Obwohl einiges im Leben ist wie bei „Das Fenster zum Hof“…
James Stewart/Jeff/wir können sehen, dass seine Nachbarin unglücklich ist und einen Mann herbeisehnt – er/wir können uns dessen jedenfalls ziemlich sicher sein, denn wirklich sichtbar sind diese Dinge ja nicht – nur können er/wir – sofern wir nicht selber diese Lücke ausfüllen möchten, was unter Umständen auch gar nicht gewollt wäre – nichts, aber auch gar nichts tun.
Es ist alles komplizierter.
Unten steht einer und macht Tai Chi. Merkwürdig ist, dass er dabei mit dem Rücken zum Park, also mit dem Gesicht zu unserer Hauswand steht.
Auf solche Leute muss man achten, so hört man, weil sie eventuell den Sport nur vortäuschen könnten, um eigentlich währenddessen in Ruhe unser Haus auszuspionieren nach dem günstigsten Zeitpunkt, uns alle auszurauben.
Ein möglicher Gegner mit möglichen fernöstlichen Techniken.
So was wie Aktienhandel.
Ich setze mich wieder aufrechter, atme tief ein und schließe mit dem Ausatmen die Augen.
Jetzt könnte ich dabei noch die Arme ausbreiten und hätte also eine Technik entwickelt, die es zulassen würde, dass ich mich etwas zuordnen könnte.
Es ist ganz still geworden da unten. Fast wäre mir die plötzliche Ruhe entgangen.
Die Kinder sind weg.
Nur der Tai Chi–Mann ist noch da.
Hinter einer der gelben Balkonbrüstungen – eine, an der keine Blumenkästen angebracht sind – werden Vorhänge zugezogen.
Verbrechen oder Mittagsschlaf.
Reise oder Krankheit.
Sonnenschutz oder Selbstmord.
Mein Balkon ist dieses Jahr ganz gut gelungen, ohne großen Aufwand.
Ein Wunder, wie manche Pflanzen diese Winter überstehen: Zu trocken, zu kalt.
Und diese Frühlinge: Zu nass, zu kalt.
Mein Blick fällt auf die Flasche mit dem Flüssigdünger von einem Hersteller, der sich als „Der Lieferant für die Gärten der Welt“ bezeichnet.
Universaldünger. Giftgrüne Flasche.
Aber die Pflanzen mögen ihn.
Ich sehe einem Meisenpaar bei der Wohnungsbesichtigung zu. Sie brauchen nicht lange – wahrscheinlich gefällt ihnen der Duft nicht, den die Vormieter im Meisenkasten zurückgelassen haben.
Ich lege die Füße auf einen Hocker und schließe die Augen.
Die Stille ist gar nicht still. Nur die Kinder sind weg.
Ich höre also laut minus Kinder.
Einfache mathematische Operationen können bei der Erklärung des Weltgeschehens vielleicht helfen:

   Fukushima

+ Somalia

+ Taksim

+ Auschwitz

+ Guantanamo

+ Odenwald

+ New York

+ IS

= Die Gärten der Welt

Die Reihenfolge der Summanden ist egal (Vertauschungsgesetz der Addition).
Klammern dürfen umgesetzt oder weggelassen werden, es ergibt sich trotzdem der gleiche Wert der Summe (Assoziativgesetz oder Verbindungsgesetz der Addition).

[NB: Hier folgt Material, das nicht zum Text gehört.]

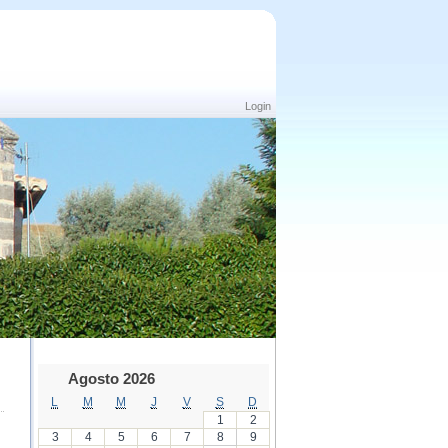
Login
Agosto 2026
L
M
M
J
V
S
D
1
2
3
4
5
6
7
8
9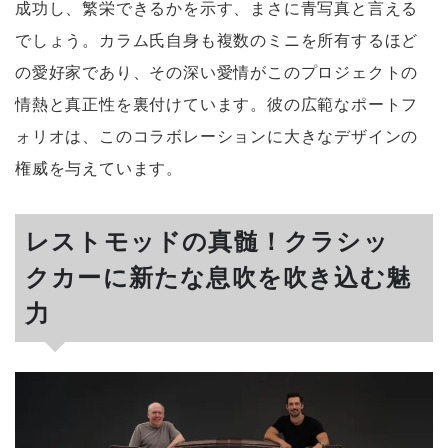
成功し、繁栄できるかを示す、まさに青写真と言える
でしょう。カラム氏自身も複数のミニを所有するほど
の愛好家であり、その深い愛情がこのプロジェクトの
情熱と真正性を裏付けています。彼の広範なポートフ
ォリオは、このコラボレーションに大きなデザインの
権威を与えています。
レストモッドの真髄！クラシッ
クカーに新たな息吹を吹き込む魅
力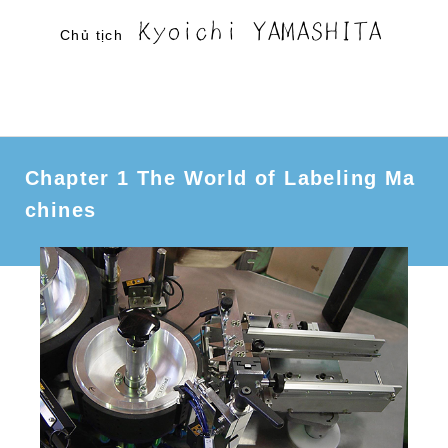
Kyoichi YAMASHITA
Chủ tịch
Chapter 1 The World of Labeling Ma
chines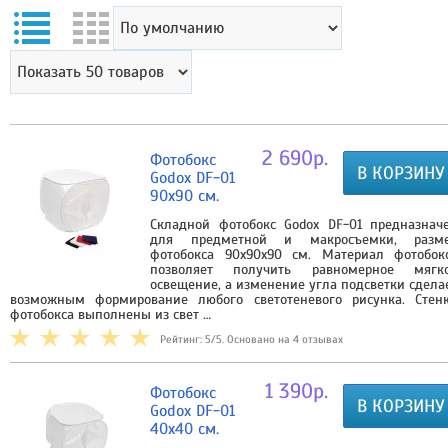
2 690р.
Фотобокс
В КОРЗИНУ
Godox DF-01
90x90 см.
Складной фотобокс Godox DF-01 предназнач
для предметной и макросъемки, разм
фотобокса 90х90х90 см. Материал фотобок
позволяет получить равномерное мягк
освещение, а изменение угла подсветки сдела
возможным формирование любого светотеневого рисунка. Стен
фотобокса выполнены из свет …
Рейтинг: 5/5. Основано на 4 отзывах
1 390р.
Фотобокс
В КОРЗИНУ
Godox DF-01
40x40 см.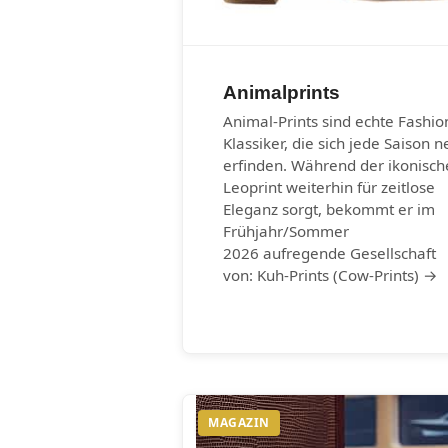
Animalprints
Animal-Prints sind echte Fashio
Klassiker, die sich jede Saison n
erfinden. Während der ikonisch
Leoprint weiterhin für zeitlose
Eleganz sorgt, bekommt er im
Frühjahr/Sommer
2026 aufregende Gesellschaft
von: Kuh-Prints (Cow-Prints) →
MAGAZIN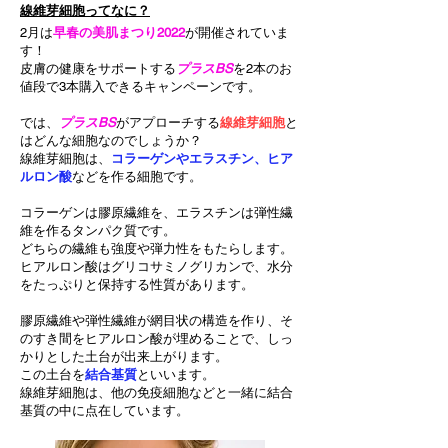
線維芽細胞ってなに？
2月は
早春の美肌まつり2022
が開催されていま
す！
皮膚の健康をサポートする
プラスBS
を2本のお
値段で3本購入できるキャンペーンです。
では、
プラスBS
がアプローチする
線維芽細胞
と
はどんな細胞なのでしょうか？
線維芽細胞は、
コラーゲンやエラスチン、ヒア
ルロン酸
などを作る細胞です。
コラーゲンは膠原繊維を、エラスチンは弾性繊
維を作るタンパク質です。
どちらの繊維も強度や弾力性をもたらします。
ヒアルロン酸はグリコサミノグリカンで、水分
をたっぷりと保持する性質があります。
膠原繊
維や弾性繊維が網目状の構造を作り、そ
のすき間をヒアルロン酸が埋めることで、しっ
かりとした土台が出来上がります。
この土台を
結合基質
といいます。
線維芽細胞は、他の免疫細胞などと一緒に結合
基質の中に点在しています。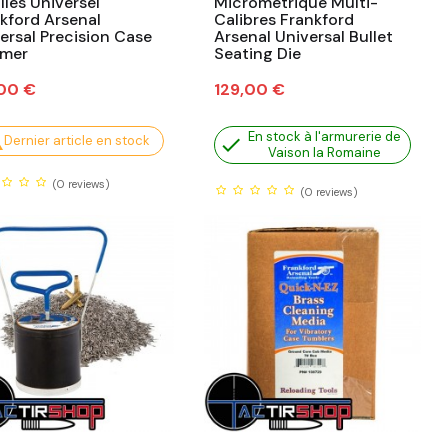
lles Universel
Micrométrique Multi-
kford Arsenal
Calibres Frankford
ersal Precision Case
Arsenal Universal Bullet
mmer
Seating Die
Prix
,00 €
129,00 €
En stock à l'armurerie de

Dernier article en stock

Vaison la Romaine
(0
reviews)
(0
reviews)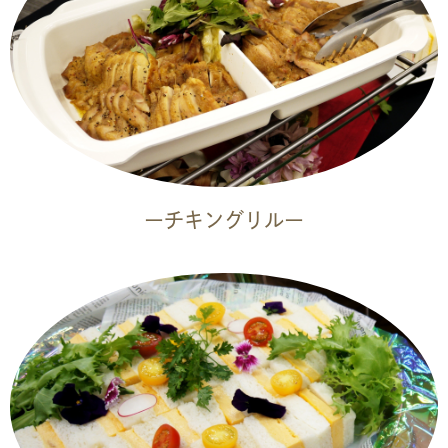
ーチキングリルー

Pflanzen der westlichen Industrieländer

–  Gärten der Welt-Dünger

= schlimmstmöglicher Balkonburnout

Die Menge der natürlichen Zahlen ist bezüglich der Subtraktion nicht abgeschlossen, das heißt mit der Subtraktion erzielt man eventuell ein Ergebnis, das den Bereich der natürlichen Zahlen überschreitet.
Die Differenz kann negativ sein.
Ich sehe mich um nach etwas, das meine Beunruhigung relativieren könnte, doch da ist nichts außer der Tatsache, dass ich an einem anderen als einem der oben genannten Orte bin, und somit keine unmittelbare Gefahr droht.
Mir bleibt nichts, als weiter zu versuchen, von hier aus die Dinge zu betrachten.
Der Baum macht meinen Balkon zu einer lauschigen Laube.
Äste wiegen sich sanft im Wind. Ab und zu blinkt es balkongelb und himmelblau dazwischen auf, und das Schönste ist das sanfte Rauschen und leise Rascheln der Blätter, wenn der Wind sie in Bewegung versetzt. Wie schöne Musik.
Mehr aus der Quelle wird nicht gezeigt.